7. As per The Canadian Cancer Society, symptoms of Neuroendocrine tumors (NETs) vary according to their types.
8. GI NET symptoms include discomfort or pain in the abdomen or rectum, nausea and vomiting, diarrhea, bleeding from the rectum or blood in the stool, anemia, fatigue, heartburn, indigestion, stomach ulcers, weight loss and constipation.
9. Symptoms of lung NETs include old cough, blood in cough, breathing difficulties, fatigue and pneumonia.
10. pNETs can be suspected when there is low blood sugar levels, high blood sugar levels, stomach ulcers, weight loss, itchy skin, jaundice and blood clots.
11. Treatment for NETs include surgery, chemotherapy and/or drug treatment.

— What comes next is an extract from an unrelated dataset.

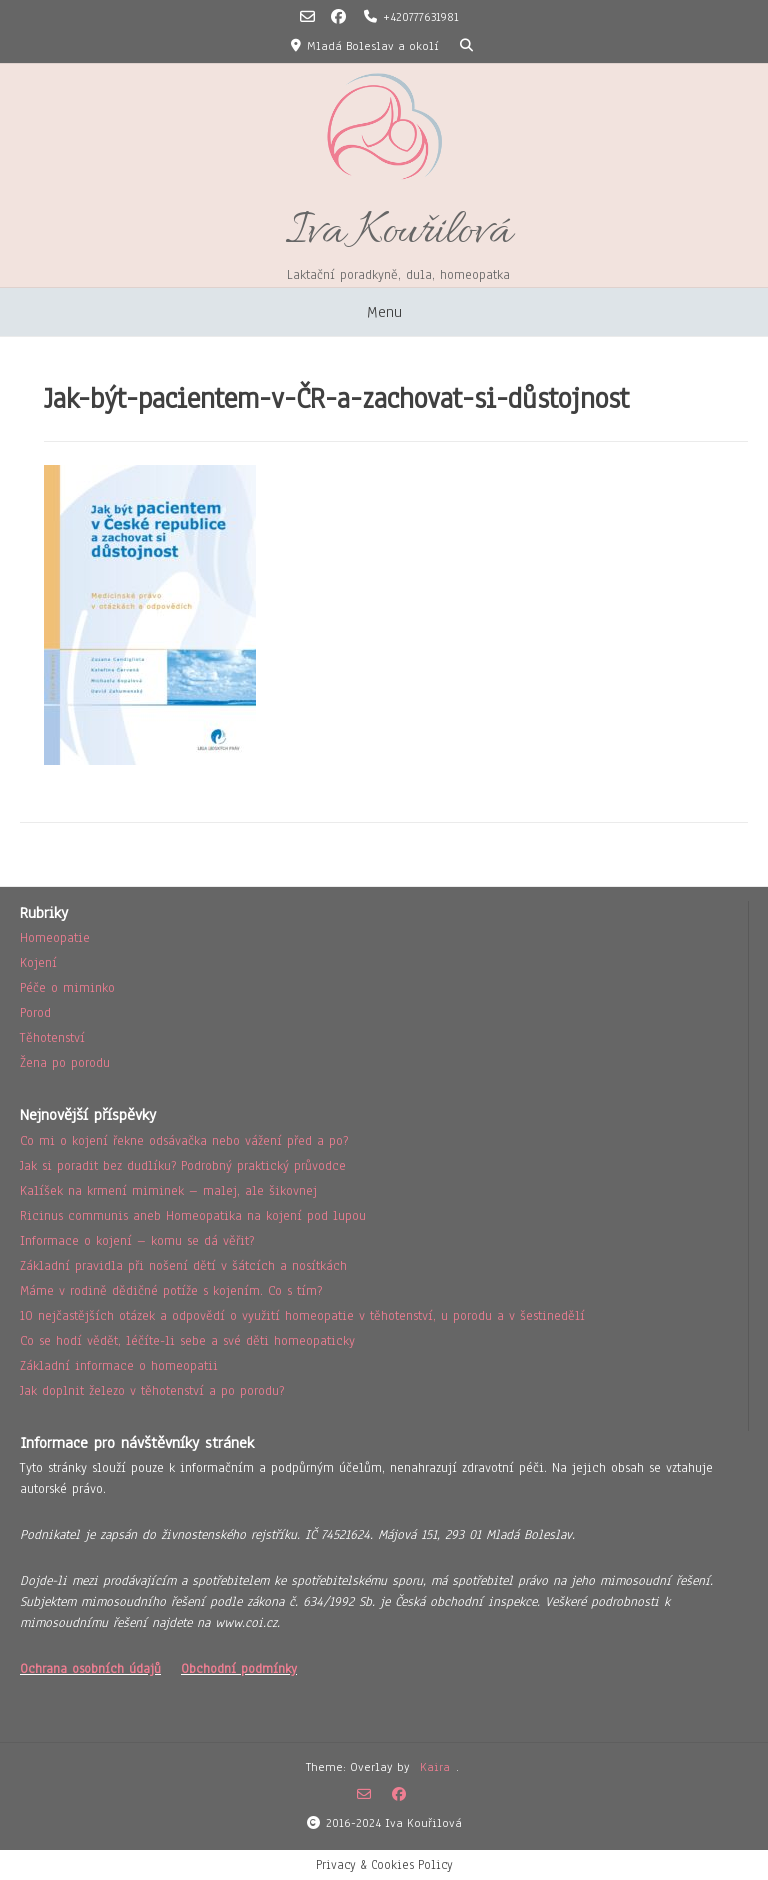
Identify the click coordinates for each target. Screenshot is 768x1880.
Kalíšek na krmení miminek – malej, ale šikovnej (168, 1191)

12. Though causes of NETs are unknown, Cancer Research UK say people who have one of the rare family syndromes – multiple endocrine neoplasia type 1, neurofibromatosis type 1 or von Hippel-Lindau syndrome – have a higher risk of developing NETs.
“We also know from research that if one of your parents has had a NET your risk of developing it increases slightly. It’s important to remember these are rare tumours, so even if your relative has a NET, your own risk is still very small,” says the cancer research and awareness organization.